╭─ RECORDS TO PROCESS

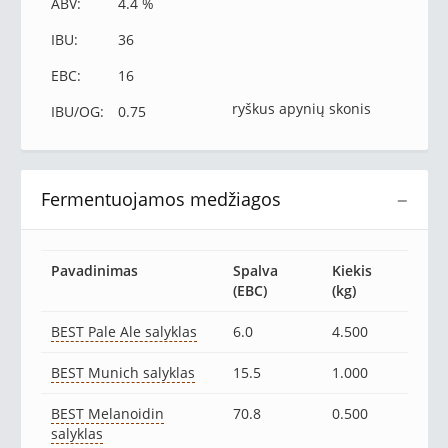
ABV:
4.4 %
IBU:
36
EBC:
16
ryškus apynių skonis
IBU/OG:
0.75
Fermentuojamos medžiagos
−
Pavadinimas
Spalva
Kiekis
(EBC)
(kg)
BEST Pale Ale salyklas
6.0
4.500
BEST Munich salyklas
15.5
1.000
BEST Melanoidin
70.8
0.500
salyklas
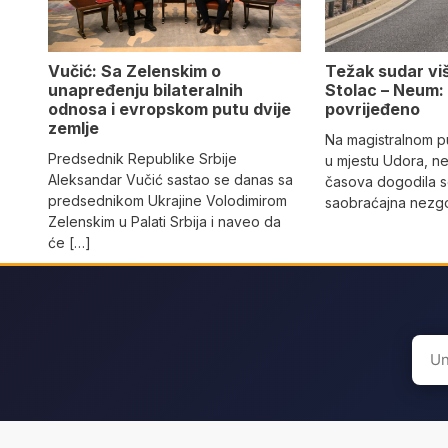
Vučić: Sa Zelenskim o
Težak sudar viš
unapređenju bilateralnih
Stolac – Neum:
odnosa i evropskom putu dvije
povrijeđeno
zemlje
Na magistralnom p
Predsednik Republike Srbije
u mjestu Udora, ne
Aleksandar Vučić sastao se danas sa
časova dogodila s
predsednikom Ukrajine Volodimirom
saobraćajna nezgo
Zelenskim u Palati Srbija i naveo da
će […]
Sear
for:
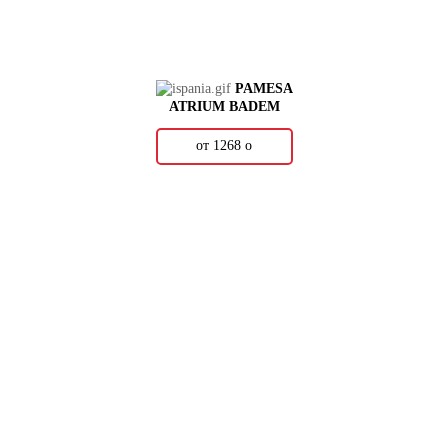
PAMESA
ATRIUM BADEM
от 1268
о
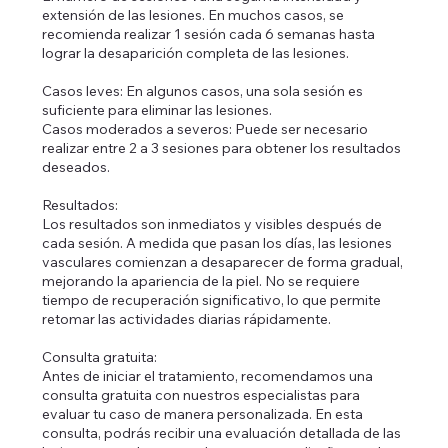
extensión de las lesiones. En muchos casos, se
recomienda realizar 1 sesión cada 6 semanas hasta
lograr la desaparición completa de las lesiones.
Casos leves: En algunos casos, una sola sesión es
suficiente para eliminar las lesiones.
Casos moderados a severos: Puede ser necesario
realizar entre 2 a 3 sesiones para obtener los resultados
deseados.
Resultados:
Los resultados son inmediatos y visibles después de
cada sesión. A medida que pasan los días, las lesiones
vasculares comienzan a desaparecer de forma gradual,
mejorando la apariencia de la piel. No se requiere
tiempo de recuperación significativo, lo que permite
retomar las actividades diarias rápidamente.
Consulta gratuita:
Antes de iniciar el tratamiento, recomendamos una
consulta gratuita con nuestros especialistas para
evaluar tu caso de manera personalizada. En esta
consulta, podrás recibir una evaluación detallada de las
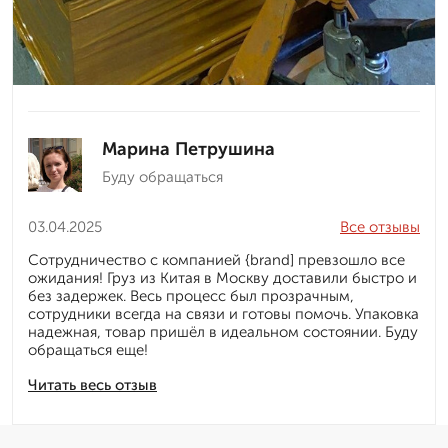
Марина Петрушина
Буду обращаться
03.04.2025
Все отзывы
Сотрудничество с компанией {brand] превзошло все
ожидания! Груз из Китая в Москву доставили быстро и
без задержек. Весь процесс был прозрачным,
сотрудники всегда на связи и готовы помочь. Упаковка
надежная, товар пришёл в идеальном состоянии. Буду
обращаться еще!
Читать весь отзыв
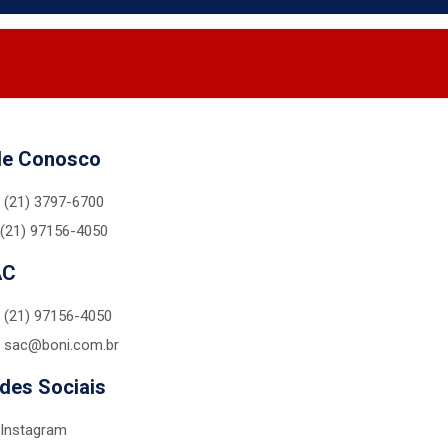
le Conosco
(21) 3797-6700
(21) 97156-4050
AC
(21) 97156-4050
sac@boni.com.br
des Sociais
Instagram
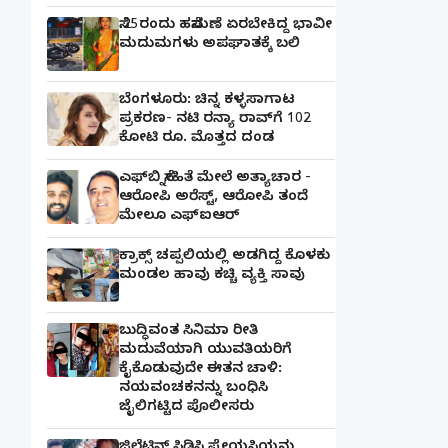
ಸೆ.25ರಂದು ಹಸೆಮಣೆ ಏರಬೇಕಿದ್ದ ಭಾವೀ
ಮದುಮಗಳು ಅಪಘಾತಕ್ಕೆ ಬಲಿ
ಬೆಂಗಳೂರು: ಚಿನ್ನ ಕಳ್ಳಸಾಗಾಟ
ಪ್ರಕರಣ- ನಟಿ ರನ್ಯಾ ರಾವ್‌ಗೆ 102
ಕೋಟಿ ರೂ. ಮೊತ್ತದ ದಂಡ
ಎಫ್‌ಬಿ ಸ್ನೇಹಿತೆ ಮೇಲೆ ಅತ್ಯಾಚಾರ -
ಆರೋಪಿ ಅರೆಸ್ಟ್, ಆರೋಪಿ ತಂದೆ
ಮೇಲೂ ಎಫ್ಐಆರ್
ಕ್ರಾಕ್ಸ್ ಚಪ್ಪಲಿಯಲ್ಲಿ ಅಡಗಿದ್ದ ಕೊಳಕು
ಮಂಡಲ ಹಾವು ಕಚ್ಚಿ ವ್ಯಕ್ತಿ ಸಾವು
ಬುದ್ಧಿವಂತ ಸಿನಿಮಾ ರೀತಿ
ಮದುವೆಯಾಗಿ ಯುವತಿಯರಿಗೆ
ಕೈಕೊಡುವುದೇ ಈತನ ಚಾಳಿ:
ನಯವಂಚಕನನ್ನು ಬಂಧಿಸಿ
ಜೈಲಿಗಟ್ಟಿದ ಪೊಲೀಸರು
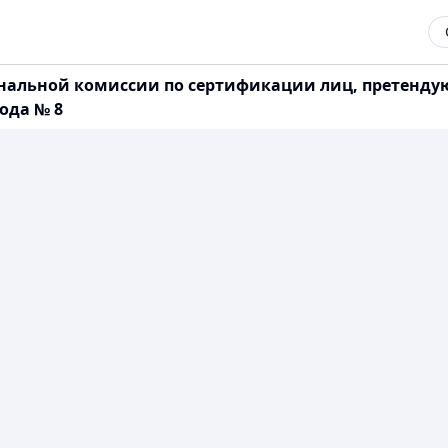
ональной комиссии по сертификации лиц, претенд
года № 8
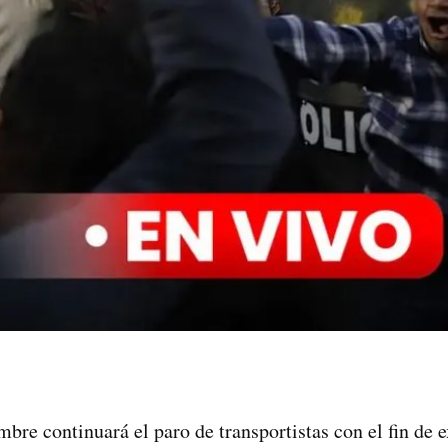
bre continuará el paro de transportistas con el fin de e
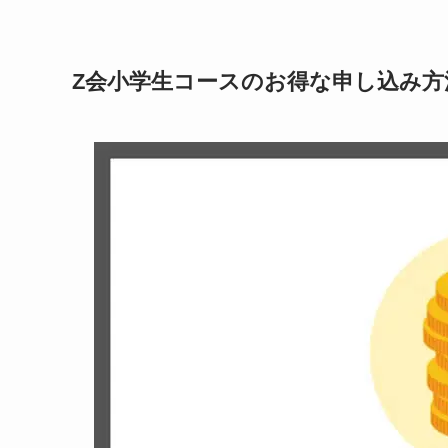
Z会小学生コースのお得な申し込み方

╰─

→ **TASK STATEMENT**: The reply must hold each line of the records verbatim and no pictures.

→ **THE ANSWER**:
ABV:
4.4 %
IBU:
36
EBC:
16
ryškus apynių skonis
IBU/OG:
0.75
Fermentuojamos medžiagos
−
Pavadinimas
Spalva
Kiekis
(EBC)
(kg)
BEST Pale Ale salyklas
6.0
4.500
BEST Munich salyklas
15.5
1.000
BEST Melanoidin
70.8
0.500
salyklas
Vučić: Sa Zelenskim o
Težak sudar viš
unapređenju bilateralnih
Stolac – Neum:
odnosa i evropskom putu dvije
povrijeđeno
zemlje
Na magistralnom p
Predsednik Republike Srbije
u mjestu Udora, ne
Aleksandar Vučić sastao se danas sa
časova dogodila s
predsednikom Ukrajine Volodimirom
saobraćajna nezgo
Zelenskim u Palati Srbija i naveo da
će […]
Sear
for:
PAMESA
ATRIUM BADEM
от 1268
о
extensión de las lesiones. En muchos casos, se
recomienda realizar 1 sesión cada 6 semanas hasta
lograr la desaparición completa de las lesiones.
Casos leves: En algunos casos, una sola sesión es
suficiente para eliminar las lesiones.
Casos moderados a severos: Puede ser necesario
realizar entre 2 a 3 sesiones para obtener los resultados
deseados.
Resultados:
Los resultados son inmediatos y visibles después de
cada sesión. A medida que pasan los días, las lesiones
vasculares comienzan a desaparecer de forma gradual,
mejorando la apariencia de la piel. No se requiere
tiempo de recuperación significativo, lo que permite
retomar las actividades diarias rápidamente.
Consulta gratuita:
Antes de iniciar el tratamiento, recomendamos una
consulta gratuita con nuestros especialistas para
evaluar tu caso de manera personalizada. En esta
consulta, podrás recibir una evaluación detallada de las
Марина Петрушина
Буду обращаться
03.04.2025
Все отзывы
Сотрудничество с компанией {brand] превзошло все
ожидания! Груз из Китая в Москву доставили быстро и
без задержек. Весь процесс был прозрачным,
сотрудники всегда на связи и готовы помочь. Упаковка
надежная, товар пришёл в идеальном состоянии. Буду
обращаться еще!
Читать весь отзыв
le Conosco
(21) 3797-6700
(21) 97156-4050
AC
(21) 97156-4050
sac@boni.com.br
des Sociais
Instagram
ಸೆ.25ರಂದು ಹಸೆಮಣೆ ಏರಬೇಕಿದ್ದ ಭಾವೀ
ಮದುಮಗಳು ಅಪಘಾತಕ್ಕೆ ಬಲಿ
ಬೆಂಗಳೂರು: ಚಿನ್ನ ಕಳ್ಳಸಾಗಾಟ
ಪ್ರಕರಣ- ನಟಿ ರನ್ಯಾ ರಾವ್‌ಗೆ 102
ಕೋಟಿ ರೂ. ಮೊತ್ತದ ದಂಡ
ಎಫ್‌ಬಿ ಸ್ನೇಹಿತೆ ಮೇಲೆ ಅತ್ಯಾಚಾರ -
ಆರೋಪಿ ಅರೆಸ್ಟ್, ಆರೋಪಿ ತಂದೆ
ಮೇಲೂ ಎಫ್ಐಆರ್
ಕ್ರಾಕ್ಸ್ ಚಪ್ಪಲಿಯಲ್ಲಿ ಅಡಗಿದ್ದ ಕೊಳಕು
ಮಂಡಲ ಹಾವು ಕಚ್ಚಿ ವ್ಯಕ್ತಿ ಸಾವು
ಬುದ್ಧಿವಂತ ಸಿನಿಮಾ ರೀತಿ
ಮದುವೆಯಾಗಿ ಯುವತಿಯರಿಗೆ
ಕೈಕೊಡುವುದೇ ಈತನ ಚಾಳಿ:
ನಯವಂಚಕನನ್ನು ಬಂಧಿಸಿ
ಜೈಲಿಗಟ್ಟಿದ ಪೊಲೀಸರು
ональной комиссии по сертификации лиц, претенд
года № 8
bre continuará el paro de transportistas con el fin de e
Z会小学生コースのお得な申し込み方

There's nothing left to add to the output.